# patient

The patinet table is a core part of the eICU-CRD and contains all information related to tracking patient unit stays. The table also contains patient demographics and hospital level information.

In [1]:
# Import libraries
import pandas as pd
# import seaborn as sns
import matplotlib.pyplot as plt
import numpy as np
from pandas.io import gbq
import tensorflow as tf

%matplotlib inline

In [2]:
project_id='datathon-tarragona-2018'

# Read data from BigQuery into pandas dataframes.
def run_query(query):
  return pd.io.gbq.read_gbq(query, project_id=project_id, configuration={'query':{'useLegacySql': False}})

## uniquePid

The `uniquePid` column identifies a single patient across multiple stays.
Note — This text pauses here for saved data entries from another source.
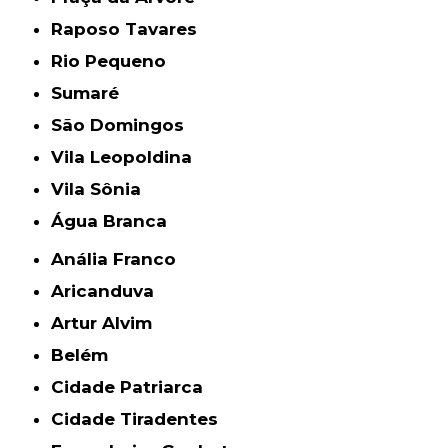
Raposo Tavares
Rio Pequeno
Sumaré
São Domingos
Vila Leopoldina
Vila Sônia
Água Branca
Anália Franco
Aricanduva
Artur Alvim
Belém
Cidade Patriarca
Cidade Tiradentes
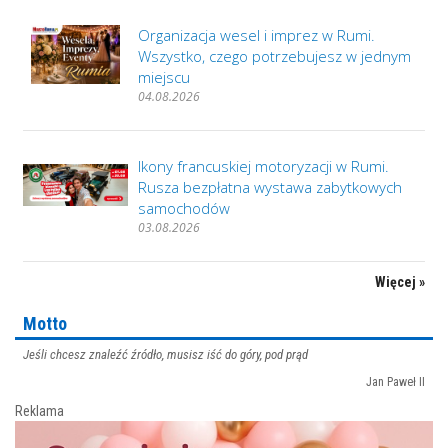
Organizacja wesel i imprez w Rumi.
Wszystko, czego potrzebujesz w jednym
miejscu
04.08.2026
Ikony francuskiej motoryzacji w Rumi.
Rusza bezpłatna wystawa zabytkowych
samochodów
03.08.2026
Więcej »
Motto
Jeśli chcesz znaleźć źródło, musisz iść do góry, pod prąd
Jan Paweł II
Reklama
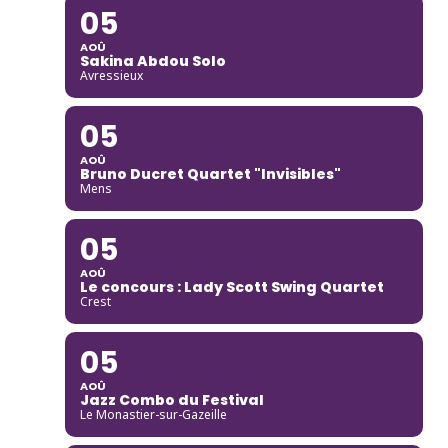
05
AOÛ
Sakina Abdou Solo
Avressieux
05
AOÛ
Bruno Ducret Quartet "Invisibles"
Mens
05
AOÛ
Le concours : Lady Scott Swing Quartet
Crest
05
AOÛ
Jazz Combo du Festival
Le Monastier-sur-Gazeille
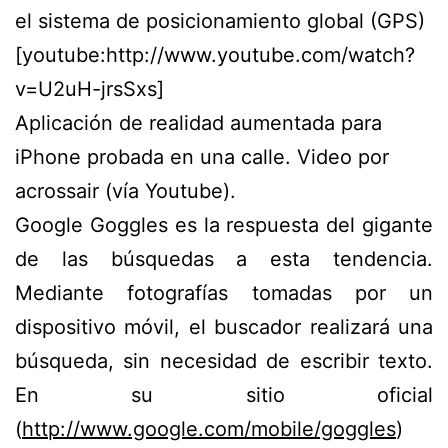
el sistema de posicionamiento global (GPS)
[youtube:http://www.youtube.com/watch?
v=U2uH-jrsSxs]
Aplicación de realidad aumentada para
iPhone probada en una calle. Video por
acrossair (vía Youtube).
Google Goggles es la respuesta del gigante
de las búsquedas a esta tendencia.
Mediante fotografías tomadas por un
dispositivo móvil, el buscador realizará una
búsqueda, sin necesidad de escribir texto.
En su sitio oficial
(
http://www.google.com/mobile/goggles
)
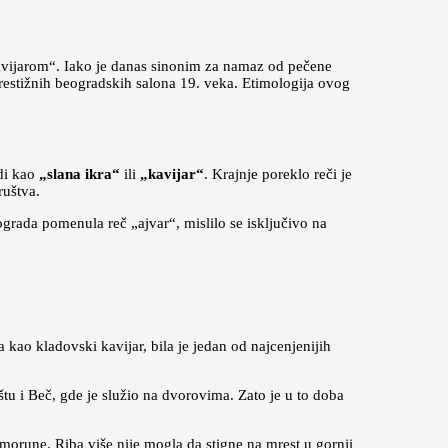
kavijarom“. Iako je danas sinonim za namaz od pečene
restižnih beogradskih salona 19. veka. Etimologija ovog
odi kao
„slana ikra“
ili
„kavijar“
. Krajnje poreklo reči je
ruštva.
ograda pomenula reč „ajvar“, mislilo se isključivo na
 kao kladovski kavijar, bila je jedan od najcenjenijih
tu i Beč, gde je služio na dvorovima. Zato je u to doba
morune. Riba više nije mogla da stigne na mrest u gornji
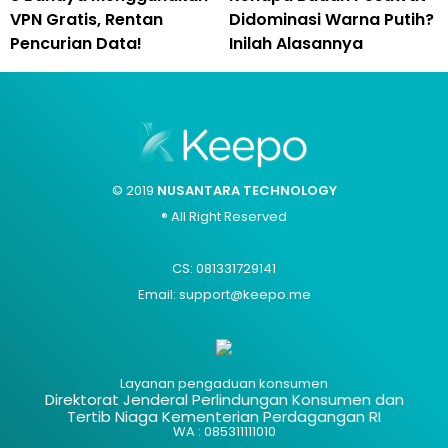
VPN Gratis, Rentan
Didominasi Warna Putih?
Pencurian Data!
Inilah Alasannya
© 2019
NUSANTARA TECHNOLOGY
® All Right Reserved
CS: 081331729141
Email: support@keepo.me
Layanan pengaduan konsumen
Direktorat Jenderal Perlindungan Konsumen dan
Tertib Niaga Kementerian Perdagangan RI
WA : 085311111010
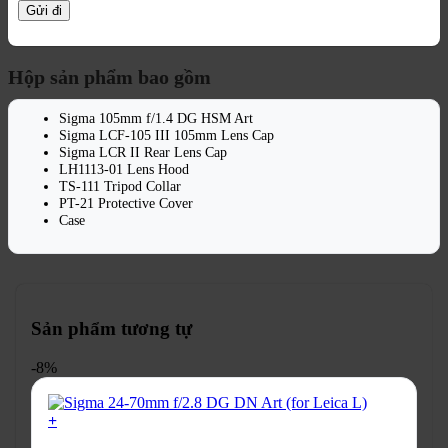
Hộp sản phẩm bao gồm
Sigma 105mm f/1.4 DG HSM Art
Sigma LCF-105 III 105mm Lens Cap
Sigma LCR II Rear Lens Cap
LH1113-01 Lens Hood
TS-111 Tripod Collar
PT-21 Protective Cover
Case
Sản phẩm tương tự
-8%
+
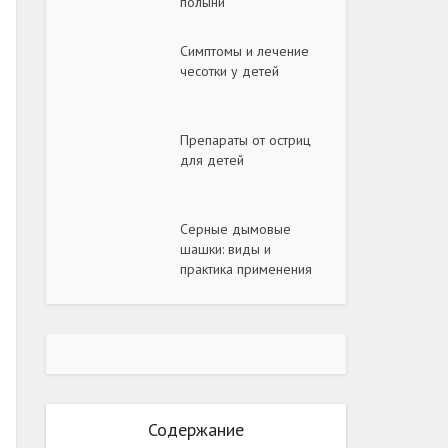
полыни
Симптомы и лечение
чесотки у детей
Препараты от остриц
для детей
Серные дымовые
шашки: виды и
практика применения
Содержание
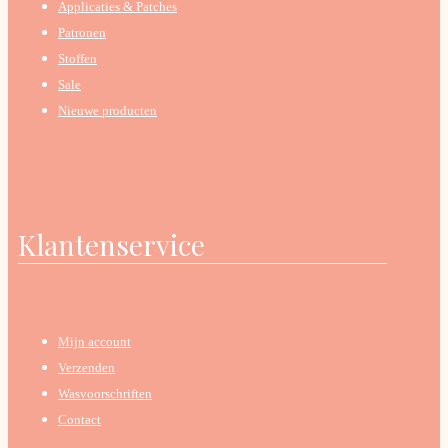
Applicaties & Patches
Patronen
Stoffen
Sale
Nieuwe producten
Klantenservice
Mijn account
Verzenden
Wasvoorschriften
Contact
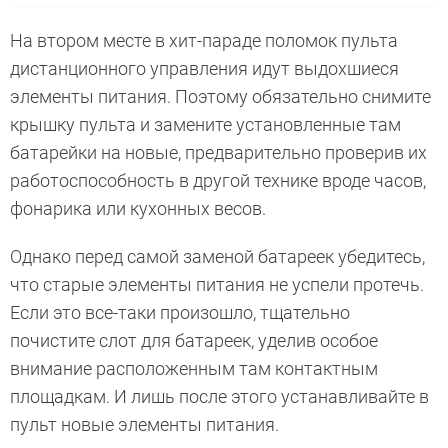
На втором месте в хит-параде поломок пульта
дистанционного управления идут выдохшиеся
элементы питания. Поэтому обязательно снимите
крышку пульта и замените установленные там
батарейки на новые, предварительно проверив их
работоспособность в другой технике вроде часов,
фонарика или кухонных весов.
Однако перед самой заменой батареек убедитесь,
что старые элементы питания не успели протечь.
Если это все-таки произошло, тщательно
почистите слот для батареек, уделив особое
внимание расположенным там контактным
площадкам. И лишь после этого устанавливайте в
пульт новые элементы питания.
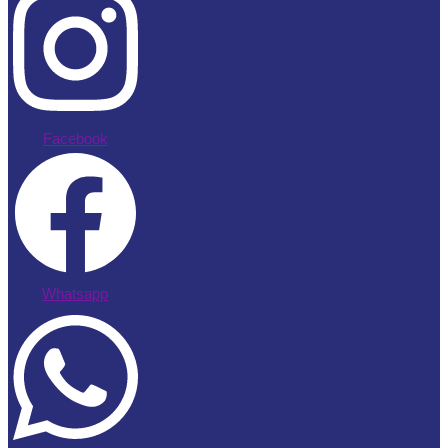
Facebook
Whatsapp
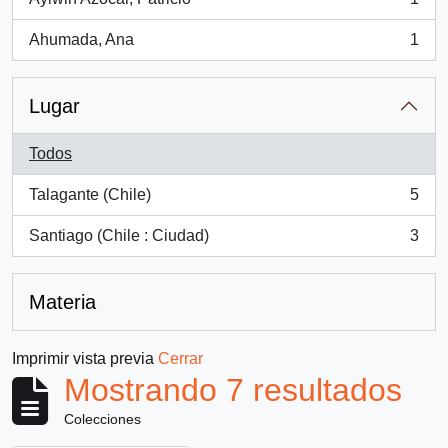
, 1 resultados
Ahumada, Ana
1
, 1 resultados
Lugar
Todos
Talagante (Chile)
5
, 5 resultados
Santiago (Chile : Ciudad)
3
, 3 resultados
Materia
Imprimir vista previa
Cerrar
Mostrando 7 resultados
Colecciones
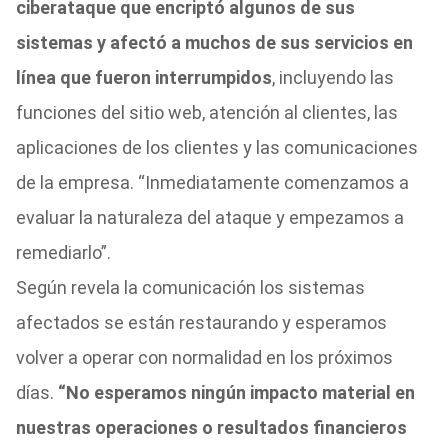
ciberataque que encriptó algunos de sus
sistemas y afectó a muchos de sus servicios en
línea que fueron interrumpidos
, incluyendo las
funciones del sitio web, atención al clientes, las
aplicaciones de los clientes y las comunicaciones
de la empresa. “Inmediatamente comenzamos a
evaluar la naturaleza del ataque y empezamos a
remediarlo”.
Según revela la comunicación los sistemas
afectados se están restaurando y esperamos
volver a operar con normalidad en los próximos
días.
“No esperamos ningún impacto material en
nuestras operaciones o resultados financieros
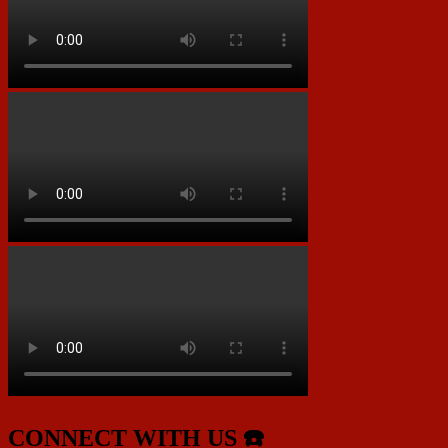
CONNECT WITH US ☎️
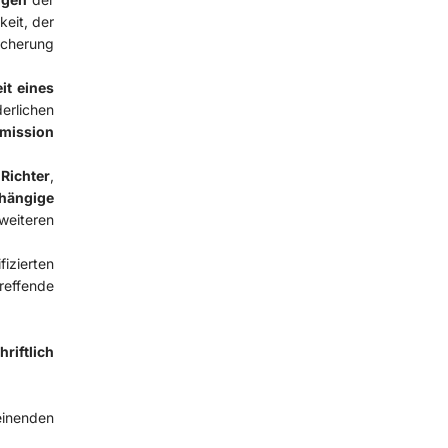
eit, der
icherung
it eines
erlichen
mission
 Richter
,
hängige
weiteren
izierten
treffende
hriftlich
einenden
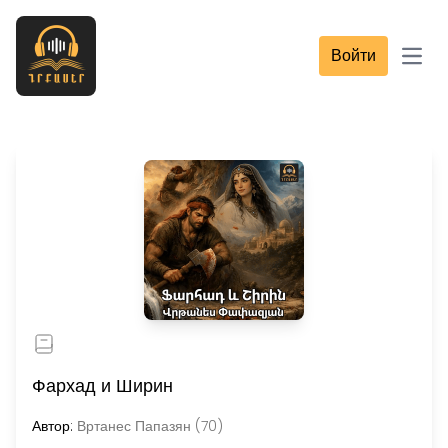
Войти
Open
Фархад и Ширин
Автор:
Вртанес Папазян (70)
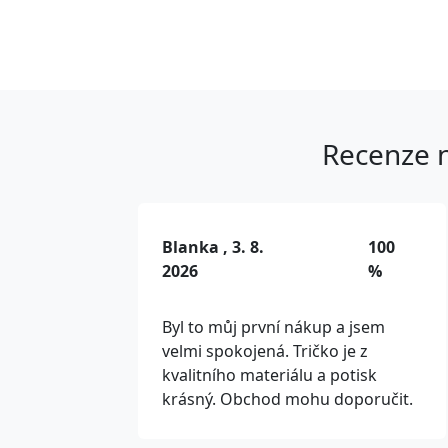
Recenze n
Blanka , 3. 8.
100
2026
%
Byl to můj první nákup a jsem
velmi spokojená. Tričko je z
kvalitního materiálu a potisk
krásný. Obchod mohu doporučit.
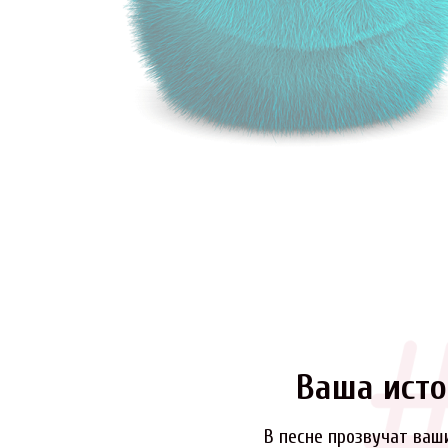
Ваша исто
В песне прозвучат ваш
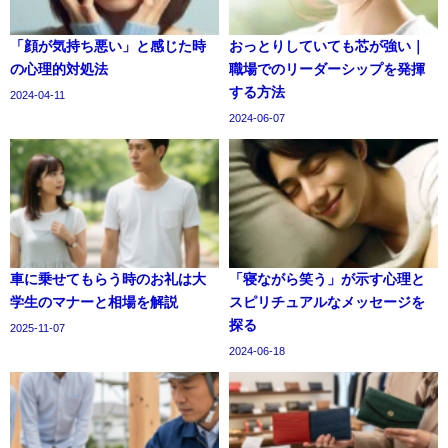
「顔が気持ち悪い」と感じた時
おっとりしていても芯が強い｜
の心理的対処法
職場でのリーダーシップを発揮
する方法
2024-04-11
2024-06-07
車に乗せてもらう時のお礼は大
「寝ながら笑う」が示す心理と
学生のマナーと相場を解説
スピリチュアルなメッセージを
探る
2025-11-07
2024-06-18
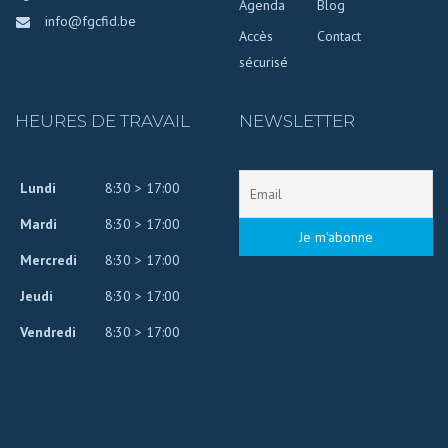
Agenda
Blog
info@fgcfid.be
Accès
Contact
sécurisé
HEURES DE TRAVAIL
NEWSLETTER
Lundi
8:30 > 17:00
Mardi
8:30 > 17:00
Mercredi
8:30 > 17:00
Jeudi
8:30 > 17:00
Vendredi
8:30 > 17:00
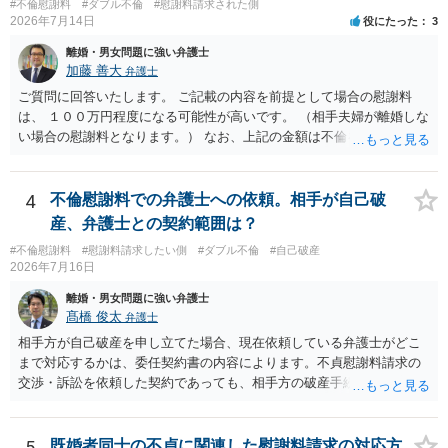
いにより支払うことも十分可能です。 ⑤ このような事情であれば、私
#不倫慰謝料
#ダブル不倫
#慰謝料請求された側
稀であると思います。 通常は、６０万円から８０万円程度になる
2026年7月14日
役にたった
3
は120万円のみ和解交渉を続けるべきでしょうか。 ⇒ご相談者様の認
ことが多いというのが私の印象です。 ２ 質問② ご記載の内容が
識を前提にすれば、１００万円も含めて返済する必要はないと考えら
減額を進めるうえでの交渉材料かと思います。 なお、ご自身が離
離婚・男女問題に強い弁護士
れるため、 120万円のみについて交渉を続けることがベターかと存じ
婚しないことは、交渉材料にはならないかと思いますので、ご注意く
加藤 善大
弁護士
ます。
ださい。 また、相手夫婦の婚姻関係が既に破綻していたことや、
ご質問に回答いたします。 ご記載の内容を前提として場合の慰謝料
相手女性が結婚しているとは知らなかったと主張することもあります
は、 １００万円程度になる可能性が高いです。 （相手夫婦が離婚しな
が、 ケースバイケースですので、ご自身の場合にそれらの主張が
い場合の慰謝料となります。） なお、上記の金額は不倫をした２名が
できるかはよくお考え下さい。 ３ 質問③ 違約金を５０万円とす
支払う総額の相場ですので、 ご自身が全額支払った場合は相手女性に
る旨の交渉をすることが妥当かどうかという基準はありません。
半額程度の支払を求める、 求償ができることになります。 その求償権
公序良俗に反するような金額では、その条項自体が無効になり得ます
を放棄する場合の慰謝料相場は、６０万円から８０万円程度になるこ
4
不倫慰謝料での弁護士への依頼。相手が自己破
が、 ２００万円でも、５０万円でも、公序良俗に反するほど高額
とが多いです。 （相手夫婦が離婚しませんので、減額してでも求償権
産、弁護士との契約範囲は？
とはいえないと考えますので、 結局は、妥当かどうかというより
を放棄してもらうメリットがあることになります。） ５年後に離婚す
も、ご自身が納得できるかどうかという基準でお考えいただくといい
#不倫慰謝料
#慰謝料請求したい側
#ダブル不倫
#自己破産
る可能性について、慰謝料額に影響が出る可能性はないと考えます。
2026年7月16日
と思います。 そのうえで、合意できるかは、相手も納得できるか
最後に、ご依頼になる場合の弁護士費用は、ご依頼になる弁護士によ
否かにかかってはきますが。 ４ 質問④ ご記載の内容からは判断
り異なりますので、直接ご確認いただくといいですよ。 ご質問に対す
離婚・男女問題に強い弁護士
できないのですが、 清算条項を記載しないで合意することはリス
る回答は以上ですが、可能であれば、ご依頼になるかは別にして、お
髙橋 俊太
弁護士
クがありますので、むしろ、原則としては、清算条項を記載するべき
近くの弁護士に直接相談されて、今後の対応についてアドバイスを求
相手方が自己破産を申し立てた場合、現在依頼している弁護士がどこ
であるとお考えいただくといいです。 ご質問に対する回答は以上で
めることをおすすめいたします。 ご参考にしていただけますと幸いで
まで対応するかは、委任契約書の内容によります。不貞慰謝料請求の
すが、可能であれば、ご依頼になるかは別として、お近くの弁護士に
す。
交渉・訴訟を依頼した契約であっても、相手方の破産手続への対応、
直接相談されて、 今後の対応についてアドバイス等を求めることを
免責に関する意見申述、非免責債権の主張、破産裁判所への書面提出
お勧めいたします。 ご参考にしていただければ幸いです。
等まで当然に含まれているとは限りません。そのため、追加費用が発
生するかどうかは、まず委任契約書と弁護士の説明を確認した方がよ
5
既婚者同士の不貞に関連した慰謝料請求の対応方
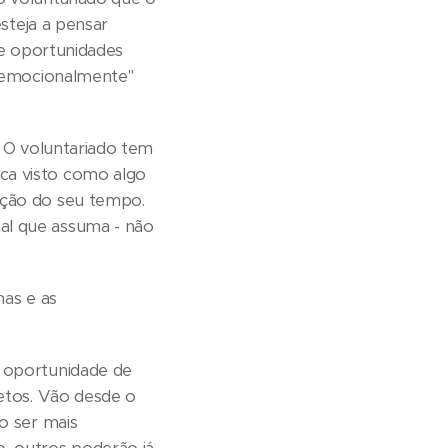
esteja a pensar
de oportunidades
 "emocionalmente"
. O voluntariado tem
ca visto como algo
ação do seu tempo.
al que assuma - não
mas e as
 oportunidade de
jetos. Vão desde o
o ser mais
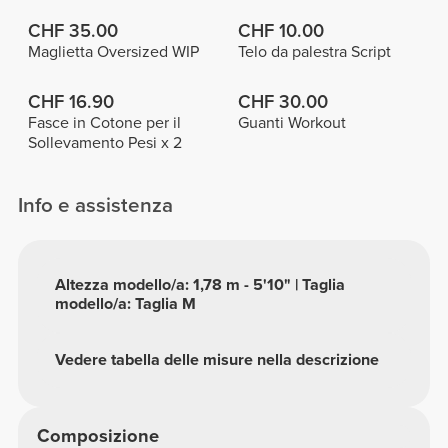
CHF 35.00
CHF 10.00
Maglietta Oversized WIP
Telo da palestra Script
CHF 16.90
CHF 30.00
Fasce in Cotone per il
Guanti Workout
Sollevamento Pesi x 2
Info e assistenza
Altezza modello/a: 1,78 m - 5'10" | Taglia
modello/a: Taglia M
Vedere tabella delle misure nella descrizione
Composizione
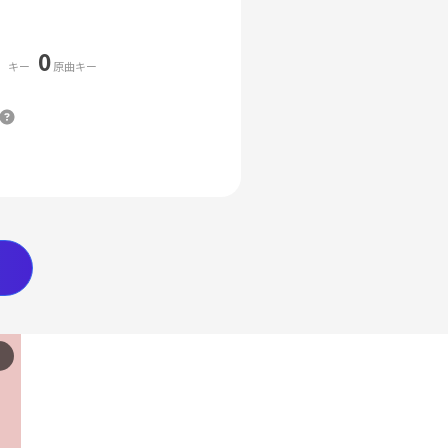
0
キー
原曲キー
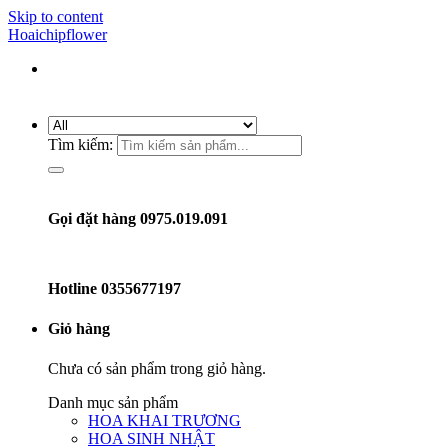
Skip to content
Hoaichipflower
Tìm kiếm:
Gọi đặt hàng 0975.019.091
Hotline
0355677197
Giỏ hàng
Chưa có sản phẩm trong giỏ hàng.
Danh mục sản phẩm
HOA KHAI TRƯƠNG
HOA SINH NHẬT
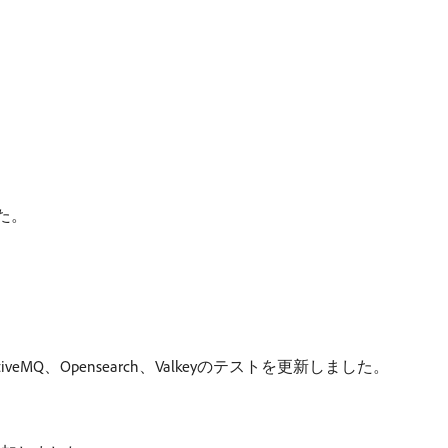
した。
、ActiveMQ、Opensearch、Valkeyのテストを更新しました。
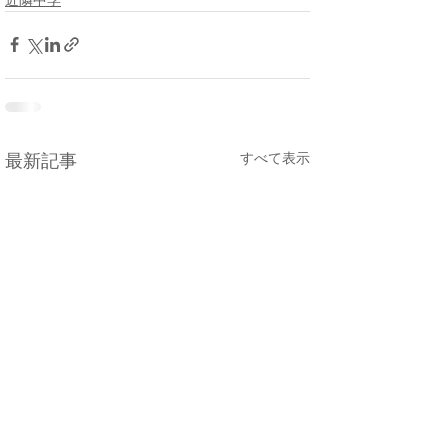
すべて表示
最新記事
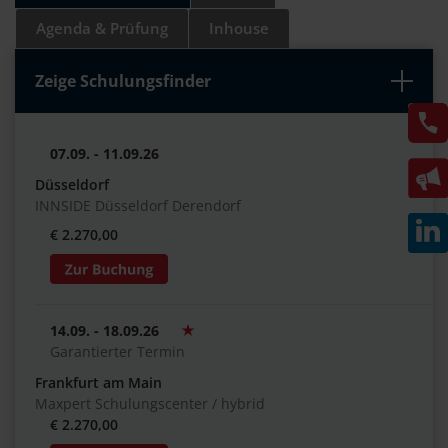
Agenda & Prüfung
Inhouse
Zeige Schulungsfinder
07.09. - 11.09.26
Düsseldorf
INNSIDE Düsseldorf Derendorf
€ 2.270,00
14.09. - 18.09.26
Garantierter Termin
Frankfurt am Main
Maxpert Schulungscenter / hybrid
€ 2.270,00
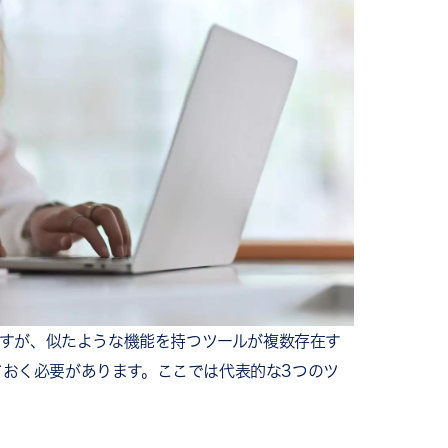
種ですが、似たような機能を持つツールが複数存在す
ておく必要があります。ここでは代表的な3つのツ
。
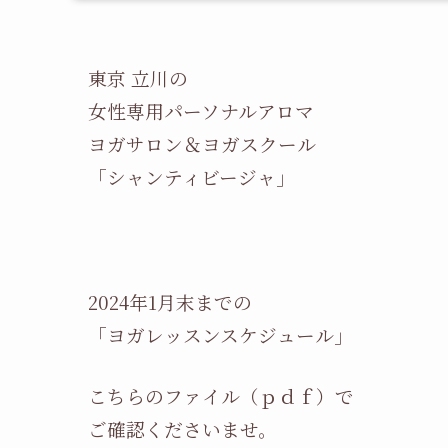
東京 立川の
女性専用パーソナルアロマ
ヨガサロン＆ヨガスクール
「シャンティビージャ」
2024年1月末までの
「ヨガレッスンスケジュール」
こちらのファイル（ｐｄｆ）で
ご確認くださいませ。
Let's look at a single `uniquepid`.

In [3]:
uniquepid = '002-33870'
df = run_query("""select *
from `physionet-data.eicu_crd.patient` 
where uniquepid = '{0}'""".format(uniquepid))

df.head()

Unnamed: 0,patientunitstayid,patienthealthsystemstayid,gender,age,ethnicity,hospitalid,wardid,apacheadmissiondx,admissionheight,hospitaladmittime24,...,unitadmitsource,unitvisitnumber,unitstaytype,admissionweight,dischargeweight,unitdischargetime24,unitdischargeoffset,unitdischargelocation,unitdischargestatus,uniquepid
0,141179,128927,Female,52,Caucasian,60,83,,162.6,08:56:00,...,ICU to SDU,2,stepdown/other,,60.4,19:20:00,2042,Home,Alive,002-33870
1,141178,128927,Female,52,Caucasian,60,83,,162.6,08:56:00,...,Emergency Department,1,admit,54.4,54.4,09:18:00,8,Step-Down Unit (SDU),Alive,002-33870


Here we see two unit stays for a single patient. Note also that both unit stays have the same `patienthealthsystemstayid` - this indicates that they occurred within the same hospitalization.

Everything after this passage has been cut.